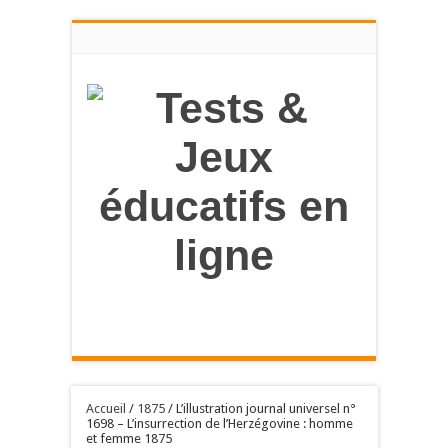
en savoir
plus
OK, tout accepter
Accueil
/
1875
/
L’illustration journal universel n°
1698 – L’insurrection de l’Herzégovine : homme
et femme 1875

------------------------------------------------------------------------

● **Exercise directions**
Write the data above out again exactly, every line of it, and exclude the pictures.

● **Task output**
en savoir
plus
OK, tout accepter
Accueil
/
1875
/
L’illustration journal universel n°
1698 – L’insurrection de l’Herzégovine : homme
et femme 1875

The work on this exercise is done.